Altman was particularly blunt about ads inside chat-based AI applications, calling the practice fundamentally flawed. From a first-principles standpoint, he said OpenAI will not interfere with model outputs or insert commercial messaging into responses. “We are not going to put stuff into the LLM stream,” he said, describing the idea as “crazy dystopic” and likening it to “a bad sci-fi movie.”
Altman’s position draws a clear distinction between advertising around AI products and ads that shape or influence the model’s answers, a line he argued should not be crossed.
Despite the growing rivalry between AI labs, Altman downplayed competitive tensions, saying he is largely indifferent to the back-and-forth and that much of the public attention reflects excitement around the industry’s “food fight.”
Altman also spoke about OpenAI’s Super Bowl presence in the past, framing it as a cultural moment rather than a conventional marketing push. The effort, he said, was aimed at “speaking to the people who are at the center of this revolution and just trying to celebrate everything that's come before and after” (sic) and was executed in an old-fashioned way.
For knowledge, the Super Bowl is the annual championship game of the National Football League (NFL). It pits the champions of the league’s two conferences — the American Football Conference (AFC) and the National Football Conference (NFC )— against each other to decide the season’s overall champion.
In its first-ever television commercial during the 59th edition of the Super Bowl last year, OpenAI spent roughly $14 million on a 60-second spot to showcase ChatGPT and position AI as a historic leap in human innovation.
More broadly, Altman said OpenAI’s advertising strategy is focussed on education rather than promotion. “To teach people what they can do with AI,” he said, adding that “everyone can build amazing things now; if advertising can teach this, it would be great.”
Looking ahead, Altman said the ultimate measure of AI’s success will be its economic impact. “Soon the chart that matters is just going to be GDP impact,” he said, adding that “there is so much economic value in what models are doing.”
His comments came as AI startup Anthropic, founded by Dario Amodei, escalated its rivalry with OpenAI during the Super Bowl by airing two TV commercials that mocked ad-supported AI, implicitly targeting OpenAI’s plans to introduce advertising on free versions of ChatGPT, while positioning its own Claude chatbot as permanently ad-free.

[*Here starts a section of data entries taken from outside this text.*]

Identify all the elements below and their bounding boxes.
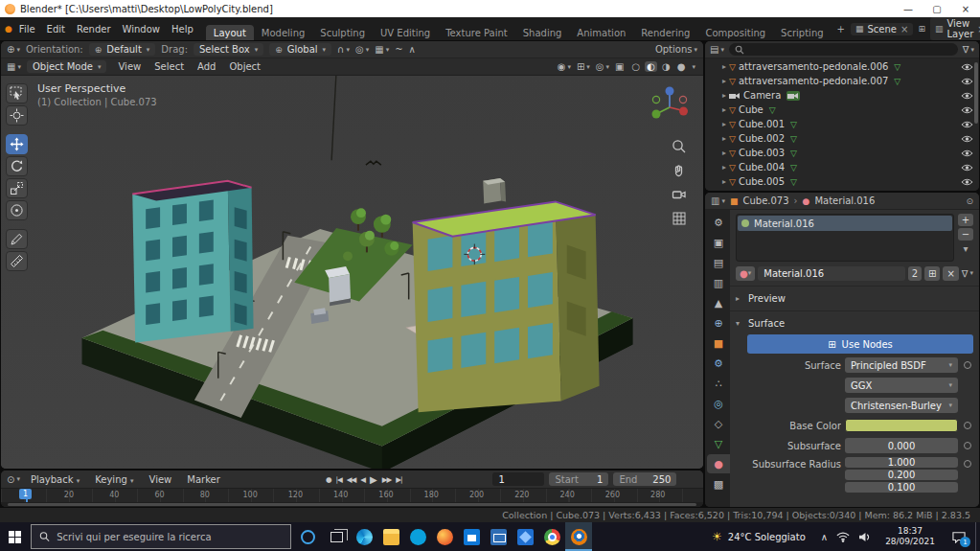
taskbar-search[interactable] <box>31 524 291 549</box>
properties-tab-object-data[interactable]: ▽ <box>707 434 730 453</box>
jump-end-button[interactable]: ▶| <box>394 474 403 485</box>
slot-specials-icon[interactable]: ▾ <box>958 242 973 255</box>
close-button[interactable]: × <box>951 0 980 17</box>
auto-key-button[interactable]: ● <box>324 474 333 485</box>
taskbar-app-chrome[interactable] <box>538 522 565 551</box>
mode-dropdown[interactable]: Object Mode▾ <box>27 60 107 73</box>
timeline-editor-icon[interactable]: ⊙ ▾ <box>7 474 20 485</box>
start-frame-field[interactable]: Start1 <box>549 472 608 486</box>
shading-dropdown-icon[interactable]: ▾ <box>690 63 697 71</box>
workspace-tab-scripting[interactable]: Scripting <box>773 25 831 40</box>
pin-icon[interactable]: ⊙ <box>966 196 973 206</box>
outliner-item-camera[interactable]: ▸Camera <box>705 88 979 103</box>
workspace-tab-uv-editing[interactable]: UV Editing <box>373 25 438 40</box>
menu-render[interactable]: Render <box>71 22 117 36</box>
end-frame-field[interactable]: End250 <box>613 472 676 486</box>
scene-selector[interactable]: ▦ Scene × <box>851 23 913 35</box>
users-count-button[interactable]: 2 <box>908 266 922 281</box>
expand-icon[interactable]: ▸ <box>722 149 726 157</box>
surface-socket-icon[interactable] <box>962 361 973 369</box>
jump-start-button[interactable]: |◀ <box>333 474 343 485</box>
viewport-menu-add[interactable]: Add <box>192 59 221 74</box>
taskbar-app-file-explorer[interactable] <box>377 522 404 551</box>
expand-icon[interactable]: ▸ <box>722 163 726 172</box>
workspace-tab-layout[interactable]: Layout <box>206 25 254 40</box>
surface-section-header[interactable]: ▾ Surface <box>736 315 973 332</box>
minimize-button[interactable]: — <box>894 0 923 17</box>
viewport-menu-view[interactable]: View <box>112 59 147 74</box>
properties-editor-icon[interactable]: ▥ ▾ <box>711 195 725 206</box>
base-color-swatch[interactable] <box>845 419 958 432</box>
workspace-tab-sculpting[interactable]: Sculpting <box>312 25 373 40</box>
task-view-button[interactable] <box>322 522 351 551</box>
base-color-socket-icon[interactable] <box>962 422 973 429</box>
menu-window[interactable]: Window <box>117 22 166 36</box>
expand-icon[interactable]: ▸ <box>722 105 726 114</box>
use-nodes-button[interactable]: ⊞ Use Nodes <box>747 334 973 354</box>
unlink-material-icon[interactable]: × <box>943 266 958 281</box>
select-box-tool[interactable] <box>6 83 28 103</box>
subsurface-radius-y-field[interactable]: 0.200 <box>845 470 958 480</box>
add-slot-button[interactable]: + <box>958 214 973 226</box>
annotate-tool[interactable] <box>6 229 28 249</box>
taskbar-app-skype[interactable] <box>404 522 431 551</box>
workspace-tab-compositing[interactable]: Compositing <box>697 25 773 40</box>
properties-tab-tool[interactable]: ⚙ <box>707 213 730 232</box>
subsurface-value-field[interactable]: 0.000 <box>845 438 958 453</box>
zoom-icon[interactable] <box>672 139 687 154</box>
expand-icon[interactable]: ▸ <box>722 91 726 100</box>
properties-tab-material[interactable]: ● <box>707 454 730 473</box>
maximize-button[interactable]: ▢ <box>923 0 951 17</box>
outliner-item-cube-003[interactable]: ▸▽Cube.003▽ <box>705 146 979 160</box>
properties-tab-render[interactable]: ▣ <box>707 233 730 252</box>
subsurface-radius-x-field[interactable]: 1.000 <box>845 457 958 468</box>
timeline-ruler[interactable]: 1 20406080100120140160180200220240260280 <box>1 488 703 502</box>
rotate-tool[interactable] <box>6 156 28 176</box>
taskbar-app-blender[interactable] <box>565 522 592 551</box>
show-desktop-button[interactable] <box>975 522 980 551</box>
properties-tab-constraints[interactable]: ◇ <box>707 414 730 433</box>
rendered-shading-icon[interactable]: ● <box>675 61 688 72</box>
outliner-item-cube[interactable]: ▸▽Cube▽ <box>705 103 979 117</box>
properties-tab-object[interactable]: ■ <box>707 333 730 353</box>
properties-tab-particles[interactable]: ∴ <box>707 374 730 393</box>
overlays-dropdown[interactable]: ◎ ▾ <box>596 61 609 72</box>
outliner-scrollbar[interactable] <box>974 62 978 124</box>
timeline-menu-marker[interactable]: Marker <box>181 472 226 487</box>
properties-tab-physics[interactable]: ◎ <box>707 394 730 413</box>
pan-hand-icon[interactable] <box>672 163 687 178</box>
properties-tab-view-layer[interactable]: ▥ <box>707 273 730 292</box>
outliner-item-cube-005[interactable]: ▸▽Cube.005▽ <box>705 174 979 189</box>
properties-tab-world[interactable]: ⊕ <box>707 313 730 333</box>
subsurface-socket-icon[interactable] <box>962 442 973 449</box>
workspace-tab-shading[interactable]: Shading <box>515 25 570 40</box>
solid-shading-icon[interactable]: ◐ <box>645 61 657 72</box>
start-button[interactable] <box>0 522 29 551</box>
workspace-tab-texture-paint[interactable]: Texture Paint <box>438 25 515 40</box>
add-workspace-button[interactable]: + <box>832 21 850 36</box>
expand-icon[interactable]: ▸ <box>722 62 726 71</box>
subsurface-method-dropdown[interactable]: Christensen-Burley▾ <box>845 398 958 413</box>
wireframe-shading-icon[interactable]: ○ <box>630 61 643 72</box>
eye-icon[interactable] <box>961 177 973 187</box>
outliner-editor-icon[interactable]: ▤ ▾ <box>710 44 724 55</box>
blender-menu-icon[interactable]: ● <box>5 24 12 34</box>
browse-material-icon[interactable]: ●▾ <box>736 266 755 281</box>
outliner-search[interactable] <box>729 43 958 56</box>
properties-tab-texture[interactable]: ▩ <box>707 474 730 494</box>
transform-orientation-dropdown[interactable]: ⊕Global▾ <box>269 43 331 56</box>
options-dropdown[interactable]: Options ▾ <box>655 44 697 55</box>
taskbar-app-mail[interactable] <box>485 522 512 551</box>
proportional-edit-icon[interactable]: ◎ ▾ <box>355 44 369 55</box>
cortana-button[interactable] <box>293 522 322 551</box>
camera-view-icon[interactable] <box>672 187 687 202</box>
eye-icon[interactable] <box>961 163 973 172</box>
material-slot[interactable]: Material.016 <box>738 216 952 231</box>
next-keyframe-button[interactable]: ▶▶ <box>380 474 394 485</box>
workspace-tab-animation[interactable]: Animation <box>569 25 633 40</box>
search-input[interactable] <box>57 532 283 542</box>
eye-icon[interactable] <box>961 105 973 115</box>
timeline-menu-view[interactable]: View <box>144 472 178 487</box>
timeline-menu-playback[interactable]: Playback ▾ <box>25 472 85 487</box>
building-left[interactable] <box>132 181 253 343</box>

The ads prompted a public response from OpenAI CEO Sam Altman, who said he found the commercials funny but misleading, accusing Anthropic of dishonesty and arguing that its ad-free stance is enabled by a smaller, more premium customer base.
Research labs are now ‘fashionable’
Altman noted a shift in how research is viewed across the technology industry. “Research labs have become ‘fashionable,’” he said, adding that industry support for research is “wonderful.”
When asked about potential acquisitions, Altman said the most attractive companies would combine deep research capabilities with strong product execution. The future, he suggested, lies in hybrid organisations where “truly extraordinary product work would have more and more research components.” However, he didn't name any potential acquisition.
‘Compute power is the new oil’
Reworking a familiar tech analogy, Altman argued that compute, rather than data, has become the most critical resource in AI development. Calling “compute power the new oil,” he said spending priorities are fluid, with companies sometimes needing to invest heavily in data and at other times in compute infrastructure.
Software is not dead
Altman also rejected claims that software is becoming obsolete. While acknowledging that how software is built and consumed is changing rapidly, he said it is far from dead. Instead, he argued, companies are increasingly structured around APIs, reflecting a shift in how digital products are delivered and integrated.
Reflecting on a prediction he made in 2016, Altman said emotional attachment to chatbots has moved from theory to reality. What once seemed speculative, he said, is now clearly visible in how people interact with AI systems today.